4 Neb. Banks Close; Farm Loans Blamed
The state Department of Banking and Finance closed four banks today, citing problem farm loans at each.
The Bank of Taylor was closed late this morning. It will reopen Monday as a branch of the Union Bank and Trust Co. of Lincoln, federal officials said.
Then early in the afternoon, the department closed three banks owned by Roger Voorhees of Omaha.
They were the Fairfield State Bank in Fairfield, the Scroggin and Co. Bank in Oak and the Security State Bank of Edgar.
All Federally Insured
All four banks were insured by the Federal Deposit Insurance Co., said state Banking Director Roger Beverage.

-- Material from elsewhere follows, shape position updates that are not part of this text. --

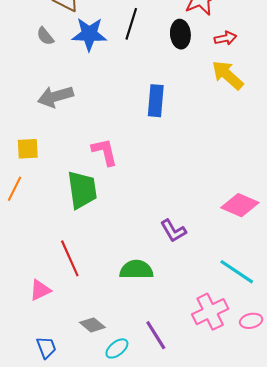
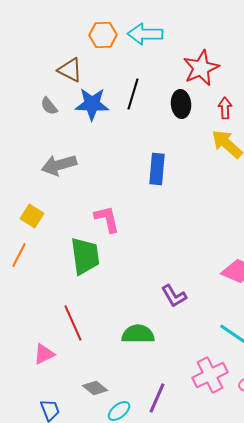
red arrow: (225, 38) -> (225, 108), turned -80
yellow square: (28, 149) -> (32, 216), turned 35
purple line: (156, 335) -> (157, 398), turned 56

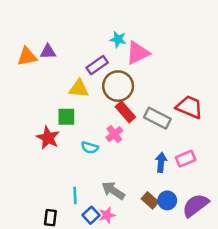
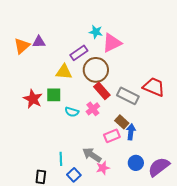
orange triangle: (27, 57) -> (22, 46), turned -30
red star: (48, 138) -> (33, 99), moved
cyan semicircle: (90, 148) -> (72, 112), moved
pink rectangle: (186, 159) -> (112, 136), moved
brown rectangle: (150, 200) -> (122, 122), moved
pink star: (107, 215) -> (103, 168), moved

“All of these situations are related directly to agricultural loan problems,” he said.
Beverage said none of the banks had been able to arrange recapitalization.
The Taylor bank was recently taken over by the Packers State Bank and Trust Co. of Omaha, which had foreclosed on a stock loan, Beverage said.

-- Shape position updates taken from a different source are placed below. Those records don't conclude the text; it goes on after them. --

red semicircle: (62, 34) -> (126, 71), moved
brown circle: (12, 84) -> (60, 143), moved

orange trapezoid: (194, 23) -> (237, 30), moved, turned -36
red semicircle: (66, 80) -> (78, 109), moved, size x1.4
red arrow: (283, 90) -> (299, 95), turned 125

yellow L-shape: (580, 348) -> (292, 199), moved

The closings brought to seven the number of banks shut down in Nebraska this year.
Beverage said the three banks owned by Voorhees “are within about 10 miles of one another, and we knew if we closed one, it would start a run on the others and given the situation at all three banks, it was clear that this action was warranted.”
‘Inability to Recapitalize’
Besides problem farm loans, “an inability to recapitalize” led to the department’s decision to close the Taylor bank, Beverage said. “A combination of liberal lending practices of prior years and the deteriorating agricultural situation caused the failure of the bank.”

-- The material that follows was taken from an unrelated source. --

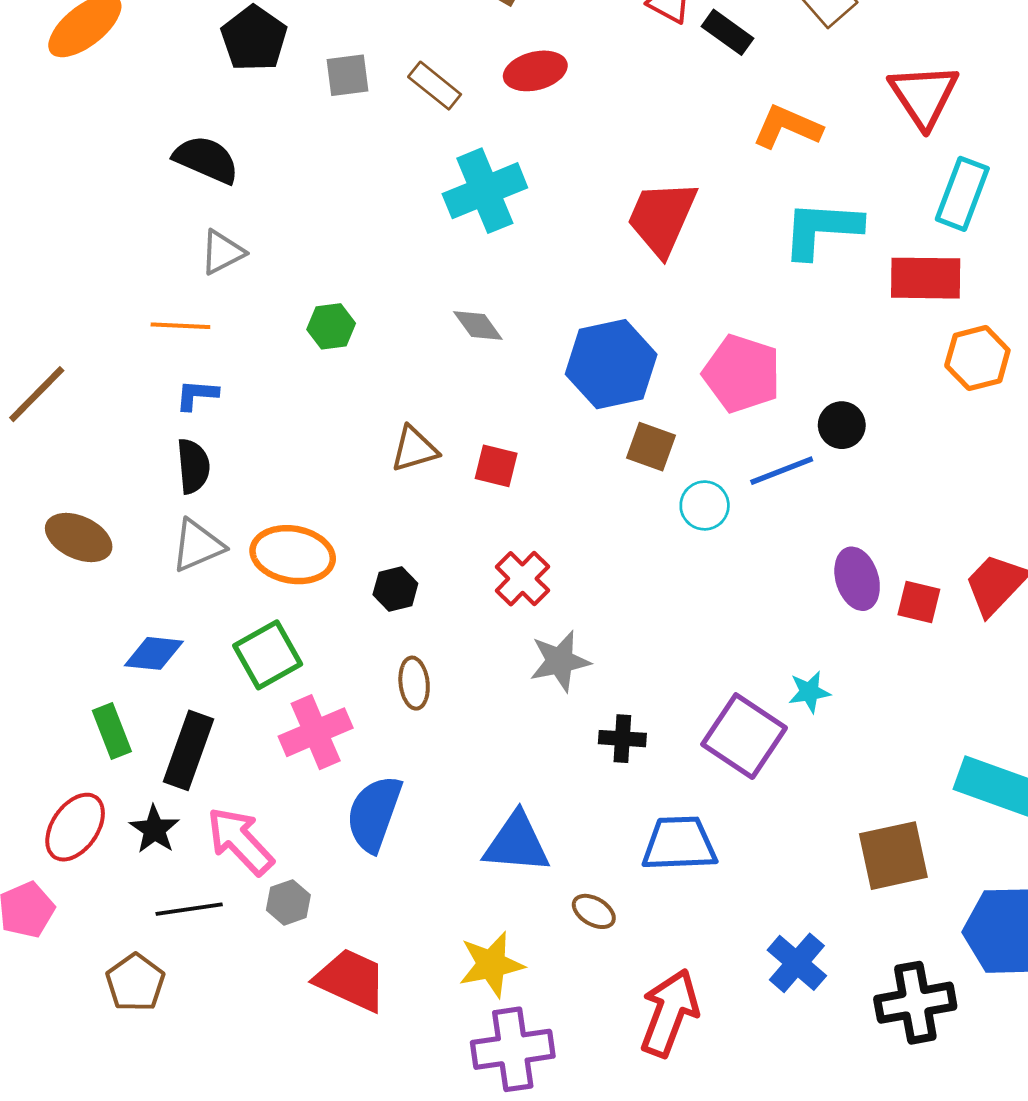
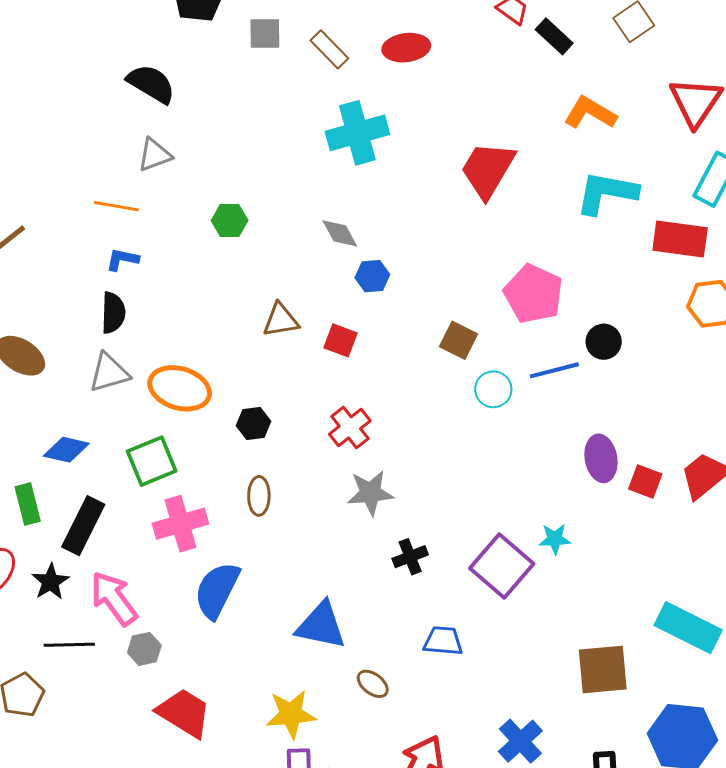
blue hexagon: (611, 364) -> (372, 276), moved, size x0.5
black cross: (622, 739) -> (410, 557), turned -32
blue trapezoid: (679, 844) -> (443, 641), size x0.7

The Lincoln institution will assume about $12.2 million in 3,500 deposit accounts and pay the FDIC a purchase premium of $10,000, according to a statement from the FDIC.
Union Bank and Trust will also purchase the failed bank’s installment loans, real estate loans and some other assets for $2.7 million, the FDIC said.
The FDIC will advance $9.6 million to Union Bank and Trust to facilitate the transaction, and retain assets of the failed bank with a book value of about $11 million.